• **Listed records**:
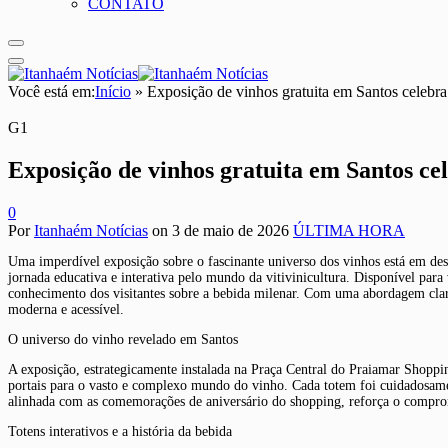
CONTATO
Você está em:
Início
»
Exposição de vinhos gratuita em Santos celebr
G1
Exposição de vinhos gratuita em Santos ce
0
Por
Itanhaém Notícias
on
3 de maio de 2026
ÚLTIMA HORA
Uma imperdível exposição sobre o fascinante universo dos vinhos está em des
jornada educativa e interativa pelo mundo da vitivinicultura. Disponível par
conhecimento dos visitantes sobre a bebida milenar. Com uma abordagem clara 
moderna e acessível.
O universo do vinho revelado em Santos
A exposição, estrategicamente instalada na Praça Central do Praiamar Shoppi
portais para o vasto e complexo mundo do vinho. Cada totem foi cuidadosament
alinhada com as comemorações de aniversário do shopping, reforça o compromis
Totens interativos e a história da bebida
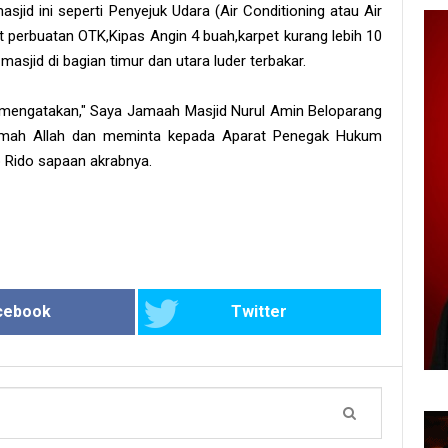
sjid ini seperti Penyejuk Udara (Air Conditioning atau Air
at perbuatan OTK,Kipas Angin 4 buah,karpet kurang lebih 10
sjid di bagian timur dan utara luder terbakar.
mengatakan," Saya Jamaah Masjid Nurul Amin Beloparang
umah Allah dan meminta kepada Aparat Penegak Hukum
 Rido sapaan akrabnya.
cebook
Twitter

• **Brief**: Please print the lines above word for word, starting at the one with "jornada educativa e" and ending at the one with "sjid ini seperti", both included, and without any picture.

• **Solution to the problem**:
jornada educativa e interativa pelo mundo da vitivinicultura. Disponível par
conhecimento dos visitantes sobre a bebida milenar. Com uma abordagem clara 
moderna e acessível.
O universo do vinho revelado em Santos
A exposição, estrategicamente instalada na Praça Central do Praiamar Shoppi
portais para o vasto e complexo mundo do vinho. Cada totem foi cuidadosament
alinhada com as comemorações de aniversário do shopping, reforça o compromis
Totens interativos e a história da bebida
sjid ini seperti Penyejuk Udara (Air Conditioning atau Air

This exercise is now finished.